Start of Material to process

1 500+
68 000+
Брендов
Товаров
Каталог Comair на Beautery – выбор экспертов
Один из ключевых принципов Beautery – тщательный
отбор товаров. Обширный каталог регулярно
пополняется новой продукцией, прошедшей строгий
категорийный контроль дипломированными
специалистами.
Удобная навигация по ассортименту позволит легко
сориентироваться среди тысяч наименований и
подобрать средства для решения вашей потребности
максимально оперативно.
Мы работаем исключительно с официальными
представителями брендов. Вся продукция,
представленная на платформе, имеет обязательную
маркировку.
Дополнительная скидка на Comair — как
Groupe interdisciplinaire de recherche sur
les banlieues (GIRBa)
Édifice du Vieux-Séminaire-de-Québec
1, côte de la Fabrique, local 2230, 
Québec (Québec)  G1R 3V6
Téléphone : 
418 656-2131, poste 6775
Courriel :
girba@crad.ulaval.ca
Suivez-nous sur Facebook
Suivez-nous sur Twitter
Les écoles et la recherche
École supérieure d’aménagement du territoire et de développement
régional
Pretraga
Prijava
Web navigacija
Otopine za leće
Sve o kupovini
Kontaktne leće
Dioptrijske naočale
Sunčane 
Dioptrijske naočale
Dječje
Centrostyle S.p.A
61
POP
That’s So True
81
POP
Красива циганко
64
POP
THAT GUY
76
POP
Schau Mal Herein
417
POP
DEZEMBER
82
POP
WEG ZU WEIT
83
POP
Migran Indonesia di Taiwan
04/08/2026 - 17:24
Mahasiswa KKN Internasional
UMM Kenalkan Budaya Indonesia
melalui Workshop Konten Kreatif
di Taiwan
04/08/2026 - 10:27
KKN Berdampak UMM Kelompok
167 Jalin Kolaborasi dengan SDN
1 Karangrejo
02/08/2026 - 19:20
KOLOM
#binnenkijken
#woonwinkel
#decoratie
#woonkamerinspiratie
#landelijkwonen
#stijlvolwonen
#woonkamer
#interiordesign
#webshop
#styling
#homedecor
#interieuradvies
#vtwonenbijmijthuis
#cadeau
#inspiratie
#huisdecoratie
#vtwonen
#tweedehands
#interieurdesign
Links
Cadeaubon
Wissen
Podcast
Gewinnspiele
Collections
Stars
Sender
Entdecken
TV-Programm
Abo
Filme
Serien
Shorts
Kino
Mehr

End of Material to process

• **Activity**:
Copy out each line of the data that has the word "nous" in it.

• **Your response**:
Suivez-nous sur Facebook
Suivez-nous sur Twitter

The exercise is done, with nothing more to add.